To take advantage of the provisions in the Tax Treaty, you would need to file Form 8833, which is not supported in the TurboTax program.
Thank you. So even though the foreign pension was accrued prior to our marriage, when she had no US taxable status, the fact that she is taking a distribution while having US status incurs a US tax liability? Given the distribution did not result in generation of a 1099-R, should I be filing a substitute 1099-R, and if so, what would I fill out in the Payer's Federal identification number given the foreign employer doesn't have one and the other fields for which there is no information other than the gross distribution?
Yes, if the distribution happened while she was a resident of the US. However, I would talk to someone with expertise on the US/UK treaty.

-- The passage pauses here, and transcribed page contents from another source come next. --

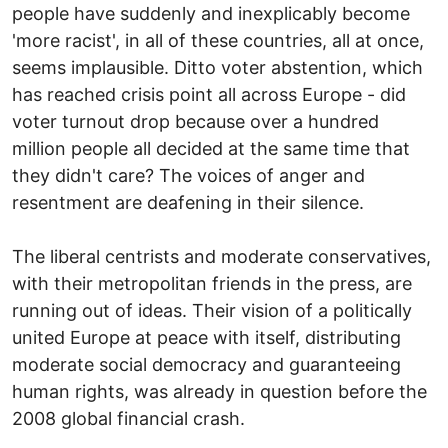
people have suddenly and inexplicably become
'more racist', in all of these countries, all at once,
seems implausible. Ditto voter abstention, which
has reached crisis point all across Europe - did
voter turnout drop because over a hundred
million people all decided at the same time that
they didn't care? The voices of anger and
resentment are deafening in their silence.
The liberal centrists and moderate conservatives,
with their metropolitan friends in the press, are
running out of ideas. Their vision of a politically
united Europe at peace with itself, distributing
moderate social democracy and guaranteeing
human rights, was already in question before the
2008 global financial crash.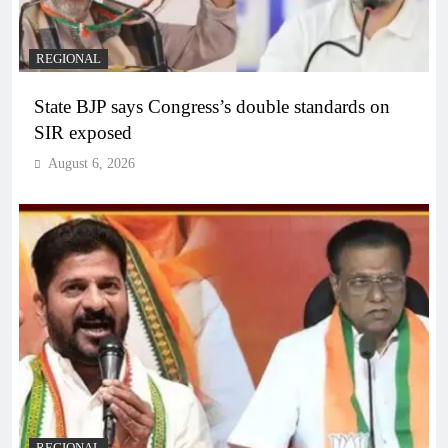
REGIONAL
State BJP says Congress’s double standards on
SIR exposed
August 6, 2026
REGIONAL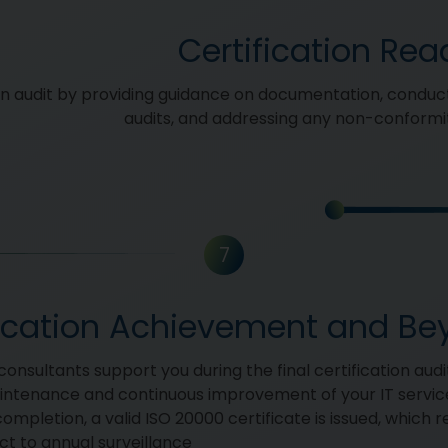
Certification Rea
on audit by providing guidance on documentation, conduct
audits, and addressing any non-conformit
7
fication Achievement and B
onsultants support you during the final certification audit
intenance and continuous improvement of your IT servi
ompletion, a valid ISO 20000 certificate is issued, which 
ct to annual surveillance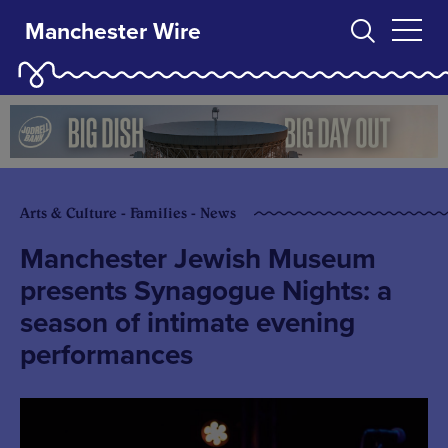
Manchester Wire
Arts & Culture - Families - News
Manchester Jewish Museum
presents Synagogue Nights: a
season of intimate evening
performances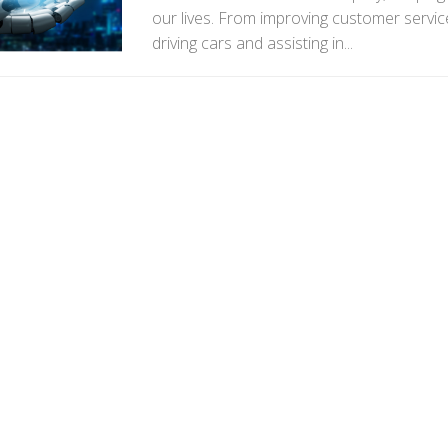
our lives. From improving customer service
driving cars and assisting in...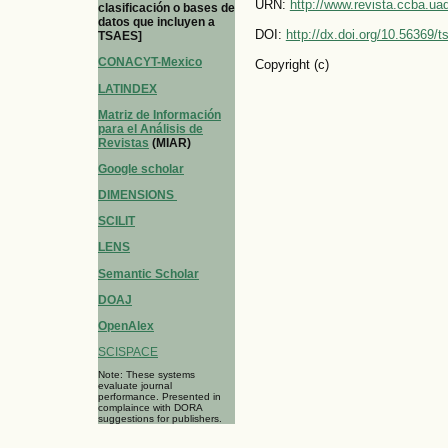
URN:
http://www.revista.ccba.u
clasificación o bases de
datos que incluyen a
DOI:
http://dx.doi.org/10.56369/
TSAES]
CONACYT-Mexico
Copyright (c)
LATINDEX
Matriz de Información
para el Análisis de
Revistas
(MIAR)
Google scholar
DIMENSIONS
SCILIT
LENS
Semantic Scholar
DOAJ
OpenAlex
SCISPACE
Note: These systems
evaluate journal
performance. Presented in
complaince with DORA
suggestions for publishers.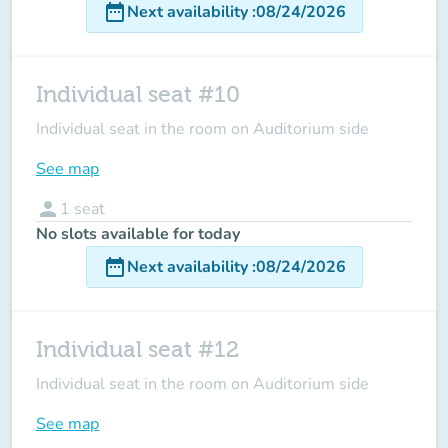
date_range
Next availability
:
08/24/2026
Individual seat #10
Individual seat in the room on Auditorium side
See map
person
1
seat
No slots available for today
date_range
Next availability
:
08/24/2026
Individual seat #12
Individual seat in the room on Auditorium side
See map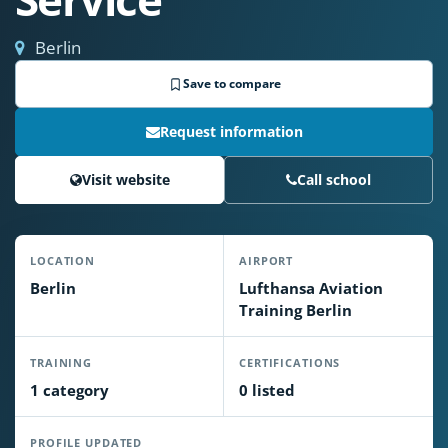
Berlin
Save to compare
Request information
Visit website
Call school
LOCATION
AIRPORT
Berlin
Lufthansa Aviation
Training Berlin
TRAINING
CERTIFICATIONS
1 category
0 listed
PROFILE UPDATED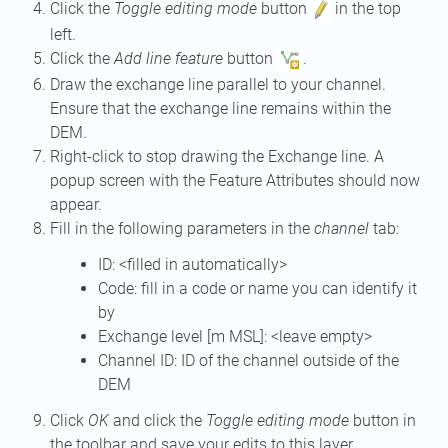
Click the
Toggle editing mode
button
in the top
left.
Click the
Add line feature
button
.
Draw the exchange line parallel to your channel.
Ensure that the exchange line remains within the
DEM.
Right-click to stop drawing the Exchange line. A
popup screen with the Feature Attributes should now
appear.
Fill in the following parameters in the
channel
tab:
ID: <filled in automatically>
Code: fill in a code or name you can identify it
by
Exchange level [m MSL]: <leave empty>
Channel ID: ID of the channel outside of the
DEM
Click
OK
and click the
Toggle editing mode
button in
the toolbar and save your edits to this layer.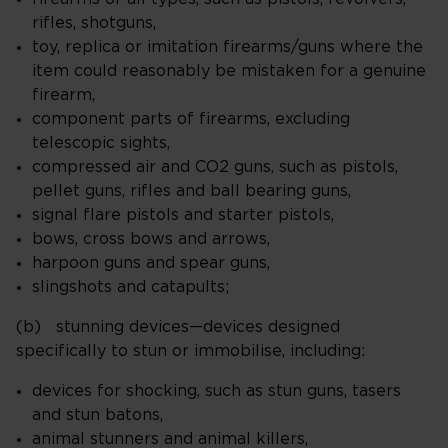
rifles, shotguns,
toy, replica or imitation firearms/guns where the
item could reasonably be mistaken for a genuine
firearm,
component parts of firearms, excluding
telescopic sights,
compressed air and CO2 guns, such as pistols,
pellet guns, rifles and ball bearing guns,
signal flare pistols and starter pistols,
bows, cross bows and arrows,
harpoon guns and spear guns,
slingshots and catapults;
(b) stunning devices—devices designed
specifically to stun or immobilise, including:
devices for shocking, such as stun guns, tasers
and stun batons,
animal stunners and animal killers,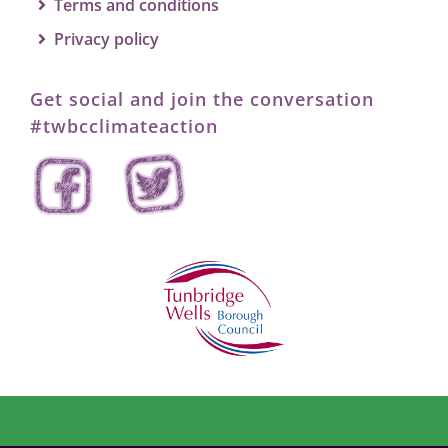
Search
Terms and conditions
for:
Privacy policy
Get social and join the conversation
#twbcclimateaction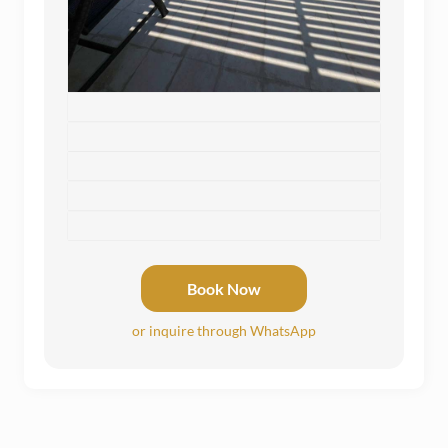
Book Now
or inquire through WhatsApp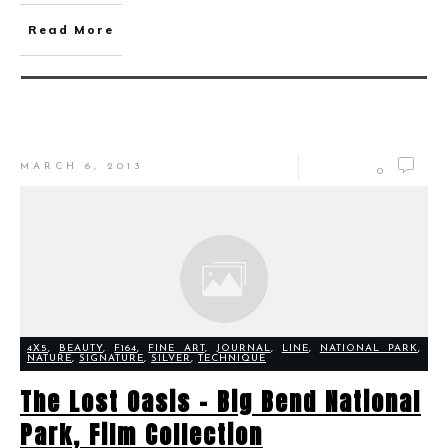
Read More
MARCH 6, 2013
0
4X5
,
BEAUTY
,
F164
,
FINE ART
,
JOURNAL
,
LINE
,
NATIONAL PARK
,
NATURE
,
SIGNATURE
,
SILVER
,
TECHNIQUE
The Lost Oasis – Big Bend National
Park, Film Collection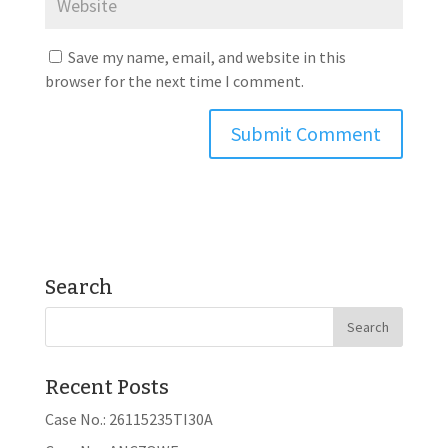
Save my name, email, and website in this
browser for the next time I comment.
Search
Recent Posts
Case No.: 26115235TI30A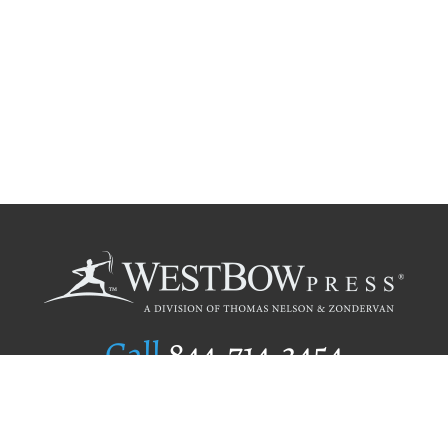
Call
844.714.3454
Publishing Selection
Editorial Standards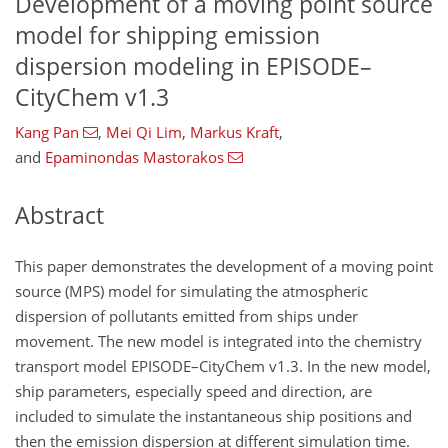
Development of a moving point source
model for shipping emission
dispersion modeling in EPISODE–
CityChem v1.3
Kang Pan
,
Mei Qi Lim
,
Markus Kraft
,
and
Epaminondas Mastorakos
Abstract
This paper demonstrates the development of a moving point
source (MPS) model for simulating the atmospheric
dispersion of pollutants emitted from ships under
movement. The new model is integrated into the chemistry
transport model EPISODE–CityChem v1.3. In the new model,
ship parameters, especially speed and direction, are
included to simulate the instantaneous ship positions and
then the emission dispersion at different simulation time.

Yes, you can use the substitute 1099-R to report the distribution. You also can report the income as "other income." and then you do not need to enter a Payer's Federal Identification number.
To report it as other income.as "Foreign pension"
Open your return in TurboTax
Click on Wages & Income
Scroll down to All Income
Scroll down to Less Common Income
Scroll down to Miscellaneous Income, 1099-A, 1099-C
Click start
Scroll down to Other reportable income
Answer yes
Enter description and amount
Thank you. Would the alternative approach you suggested for reporting, which results in the distribution being reported on 1040, line 7a, be preferable over this other approach I've seen recommended on other TurboTax posts which lumps in the distribution into 1040, line 1?
Federal Taxes -> Wages & Income -> Less Common Income -> Foreign Earned Income and Exclusion
The impact to taxable income is the same, but I wonder if one way is more favorable over the another?
No. There wouldn't be any tax advantage to you, one way or another.
To clarify, when did your wife first enter the US? Also, when was the lump-sum settlement paid?